May 13, 2011
One Year after Registry Week, Hollywood Shares Stories of Success
Hollywood may be famous for wealth and glamor, but it's also home to a surprising number of homeless people. Last Thursday, Hollywood4WRD held a community event to commemorate the one-year anniversary of Hollywood Registry Week and the effort to bring Hollywood's homeless inside.
What a difference a year can make!
Since last April, Hollywood4WRD has housed 35 people with 25 more in the pipeline. They've also seen the development of two new, local supportive housing complexes and have successfully leveraged their Registry Week data to win nearly $800,000 in grant money from the Corporation for Supportive Housing, Fannie Mae, and Los Angeles County!

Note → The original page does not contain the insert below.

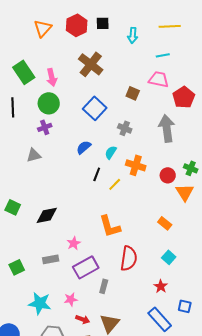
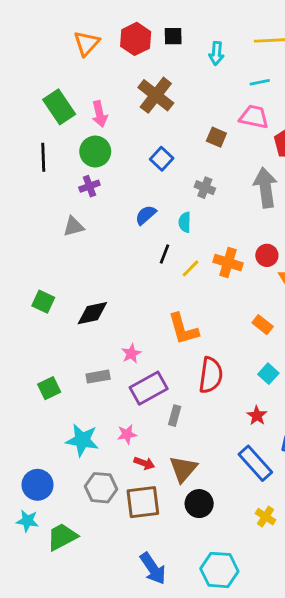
blue square: (95, 108) -> (162, 159), size x0.7
cyan semicircle: (111, 152) -> (185, 222), turned -32
orange cross: (136, 165) -> (228, 263), moved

Hollywood4WRD began in 2008, when representatives of the Hollywood business community, in conjunction with local government officials, social service providers, the non-profit sector and the faith community began meeting on a monthly basis to discuss a shared commitment to ending homelessness. The group, whose name stands for 4 Walls, a Roof and a Door aims to end homeless in Hollywood by 2018.

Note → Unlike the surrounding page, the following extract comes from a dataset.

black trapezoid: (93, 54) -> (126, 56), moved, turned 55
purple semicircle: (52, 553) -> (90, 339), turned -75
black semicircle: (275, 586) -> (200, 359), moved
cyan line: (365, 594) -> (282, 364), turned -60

Organizers say their success over the last year demonstrates what they call the "Gravitational Pull Theory."
"The gravitational pull of the human lives revealed in the Homeless Registry attracts critical forces necessary to end homelessness," states one of the group's key vision documents.

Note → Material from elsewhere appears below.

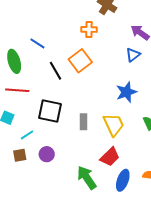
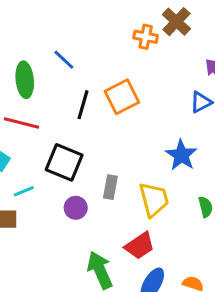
orange cross: (89, 29) -> (146, 37), moved
black line: (56, 71) -> (83, 105), turned 36
blue star: (126, 92) -> (181, 155), turned -30
purple circle: (47, 154) -> (76, 208), moved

In other words, the best way for communities to address a perceived lack of resources is to develop the clearest possible picture of who they're serving and what they need.
The Hollywood4WRD event featured video and in-person success stories from several of the 35 people that have moved into housing in the last year and raised high hopes for more than 25 others currently in the housing pipeline. Organizers also enjoyed a huge outpouring of support from local leaders in the business, government, and non-profit sectors, including LA County Supervisor Zev Yaroslavsky and City Council President Eric Garcetti.
"The only way to end homelessness is to all be part of the same team," Yaroslavsky told the gathered crowd. "The same thing that's working to house 35 people in Hollywood can work to house 4,500 people in L.A."
Helmut Hermann, a formerly homeless man who moved into a permanent apartment earlier this year, agreed. "When I was homeless, many people brought me sandwiches," explained Helmann, before saying that only the Hollywood4WRD project helped him get off the streets and into housing.
The event also highlighted opportunities for collaboration within L.A.'s emerging regional approach to ending homelessness. That approach includes organizations like the Campaign as well as major initiatives like Home For Good, L.A. County's bold plan to end chronic and veterans homelessness by 2015.
"Homelessness doesn't respect city or county boundaries," said Zaroslavsky, an early Home for Good supporter. "We need to leave our egos at the door."
That vision is already helping to end Los Angeles' reign as the homelessness capital of America.